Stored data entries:
[Start of section]
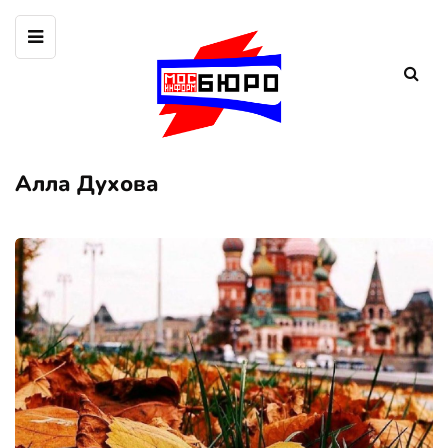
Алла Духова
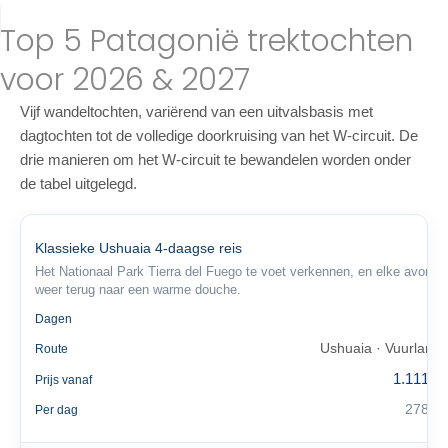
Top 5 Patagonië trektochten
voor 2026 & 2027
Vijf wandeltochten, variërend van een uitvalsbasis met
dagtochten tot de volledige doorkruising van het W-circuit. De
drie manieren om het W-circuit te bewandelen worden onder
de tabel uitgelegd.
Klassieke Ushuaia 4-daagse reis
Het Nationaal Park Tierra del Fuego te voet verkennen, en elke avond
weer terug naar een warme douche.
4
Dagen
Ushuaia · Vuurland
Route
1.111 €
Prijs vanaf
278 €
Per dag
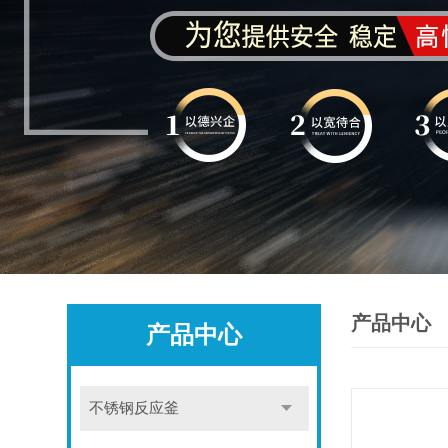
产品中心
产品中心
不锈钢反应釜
[End of section]
All of the data is to be transcribed exactly, with images omitted.

Алла Духова
Top 5 Patagonië trektochten
voor 2026 & 2027
Vijf wandeltochten, variërend van een uitvalsbasis met
dagtochten tot de volledige doorkruising van het W-circuit. De
drie manieren om het W-circuit te bewandelen worden onder
de tabel uitgelegd.
Klassieke Ushuaia 4-daagse reis
Het Nationaal Park Tierra del Fuego te voet verkennen, en elke avond
weer terug naar een warme douche.
4
Dagen
Ushuaia · Vuurland
Route
1.111 €
Prijs vanaf
278 €
Per dag
产品中心
产品中心
不锈钢反应釜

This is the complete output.